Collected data
◇ ◇ ◇ ◇ ◇

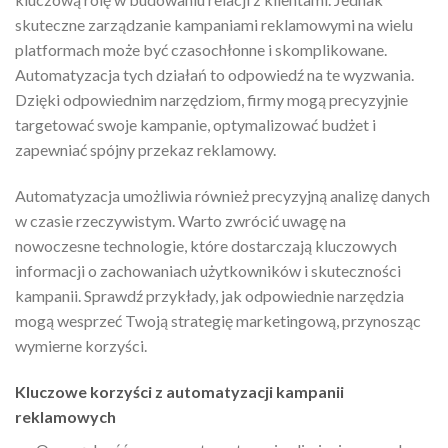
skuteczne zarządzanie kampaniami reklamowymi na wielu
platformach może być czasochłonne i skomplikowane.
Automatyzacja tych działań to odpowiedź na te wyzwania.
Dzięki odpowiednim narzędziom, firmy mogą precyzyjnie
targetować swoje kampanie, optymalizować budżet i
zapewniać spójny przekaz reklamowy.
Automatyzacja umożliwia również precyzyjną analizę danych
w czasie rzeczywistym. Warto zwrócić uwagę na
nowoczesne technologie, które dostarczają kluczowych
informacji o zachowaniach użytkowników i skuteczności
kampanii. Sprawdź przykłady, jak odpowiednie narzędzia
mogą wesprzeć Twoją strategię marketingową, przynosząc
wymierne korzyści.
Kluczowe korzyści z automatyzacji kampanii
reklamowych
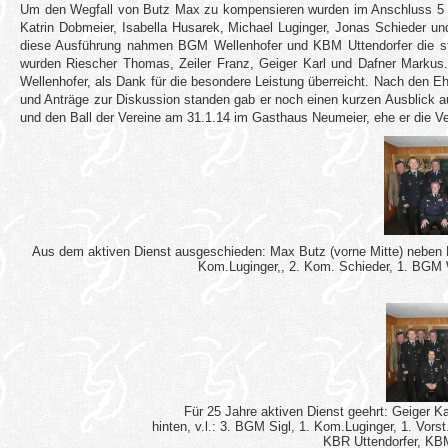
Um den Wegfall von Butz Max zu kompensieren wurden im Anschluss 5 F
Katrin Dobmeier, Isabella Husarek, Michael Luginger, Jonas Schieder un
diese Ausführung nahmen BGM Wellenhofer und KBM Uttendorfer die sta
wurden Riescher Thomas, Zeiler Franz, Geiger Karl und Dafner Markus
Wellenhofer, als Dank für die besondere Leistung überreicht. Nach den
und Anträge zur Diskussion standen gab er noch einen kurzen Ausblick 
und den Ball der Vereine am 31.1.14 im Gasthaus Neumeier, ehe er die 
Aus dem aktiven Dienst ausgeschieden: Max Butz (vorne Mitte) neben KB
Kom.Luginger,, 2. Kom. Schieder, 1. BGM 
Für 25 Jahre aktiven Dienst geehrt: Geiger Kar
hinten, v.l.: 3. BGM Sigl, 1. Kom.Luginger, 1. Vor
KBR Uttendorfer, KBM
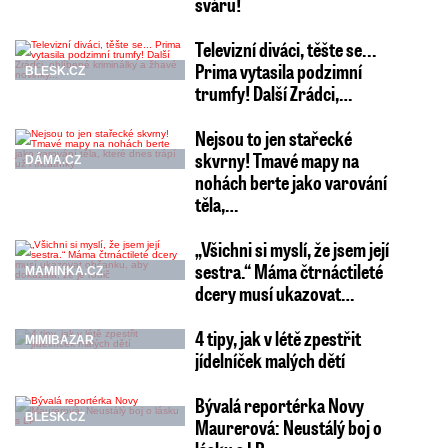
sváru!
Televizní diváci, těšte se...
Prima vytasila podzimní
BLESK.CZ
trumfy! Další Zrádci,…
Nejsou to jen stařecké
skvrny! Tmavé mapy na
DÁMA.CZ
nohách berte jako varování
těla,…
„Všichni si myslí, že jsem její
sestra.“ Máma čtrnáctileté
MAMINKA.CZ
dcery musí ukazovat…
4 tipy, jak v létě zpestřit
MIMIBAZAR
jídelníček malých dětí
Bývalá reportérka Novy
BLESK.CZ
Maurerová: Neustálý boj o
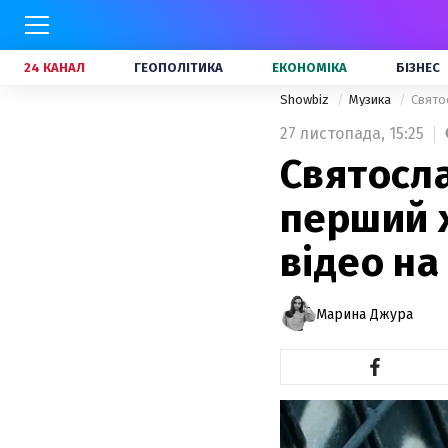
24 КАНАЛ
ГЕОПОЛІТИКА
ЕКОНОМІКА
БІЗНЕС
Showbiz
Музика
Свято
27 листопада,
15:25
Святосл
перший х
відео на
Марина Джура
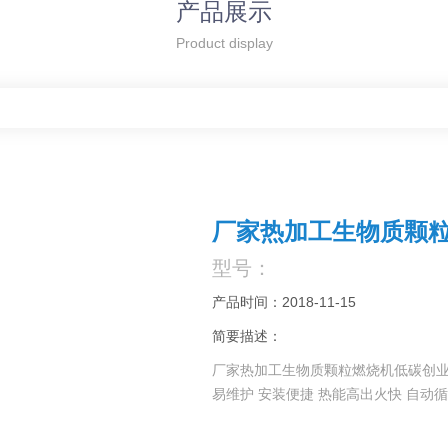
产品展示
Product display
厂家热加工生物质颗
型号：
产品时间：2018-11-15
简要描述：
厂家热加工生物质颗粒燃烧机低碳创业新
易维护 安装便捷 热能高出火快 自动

◇ ◇ ◇ ◇ ◇

Assignment:
From the data above, pick out each line containing "Luginger" and copy it.

Response:
Katrin Dobmeier, Isabella Husarek, Michael Luginger, Jonas Schieder un
Kom.Luginger,, 2. Kom. Schieder, 1. BGM 
hinten, v.l.: 3. BGM Sigl, 1. Kom.Luginger, 1. Vor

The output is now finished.